Este total é superior ao registado no mesmo período de 2025, com 3.073 mortes, e em 2024, com 1.890 óbitos atribuídos a temperaturas elevadas, de acordo com os últimos dados.
O número de mortes em 2026 aproxima-se do registado em 2022, quando foram estimadas 4.520 mortes relacionadas com o calor durante o mesmo intervalo temporal.
O Instituto de Saúde Carlos III publica diariamente estes dados, que são sujeitos a revisões periódicas e resultam de estimativas produzidas pelo sistema de Monitorização da Mortalidade (MoMo).

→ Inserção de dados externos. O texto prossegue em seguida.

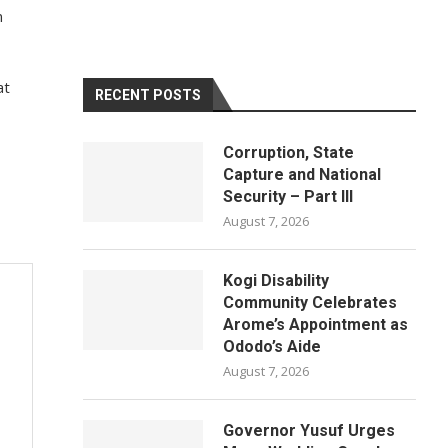
n
at
RECENT POSTS
Corruption, State
Capture and National
Security – Part III
August 7, 2026
Kogi Disability
Community Celebrates
Arome’s Appointment as
Ododo’s Aide
August 7, 2026
Governor Yusuf Urges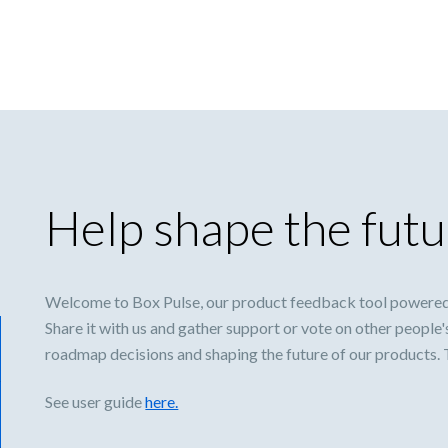
Help shape the futu
Welcome to Box Pulse, our product feedback tool powered
Share it with us and gather support or vote on other people'
roadmap decisions and shaping the future of our products.
See user guide
here.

Este sistema recolhe diariamente os dados sobre óbitos em Espanha e calcula a diferença entre a mortalidade observada e a esperada com base em séries históricas, integrando fatores como as temperaturas registadas pela Agência Estatal de Meteorologia (Aemet).
Espanha está a atravessar um verão particularmente quente, marcado por várias ondas de calor consecutivas, tal como grande parte da Europa.
De acordo com a Aemet, julho de 2026 igualou julho de 2022 como o mês mais quente desde o início dos registos no país.
O mesmo mês foi também "o julho mais seco desde o início dos registos, em 1961", num verão caracterizado por incêndios florestais de dimensão excecional em várias regiões espanholas.
Espanha é um dos países europeus particularmente expostos aos efeitos das alterações climáticas e tem registado nos últimos anos ondas de calor mais frequentes e prolongadas, com temperaturas que ultrapassam regularmente os 40º Celsius.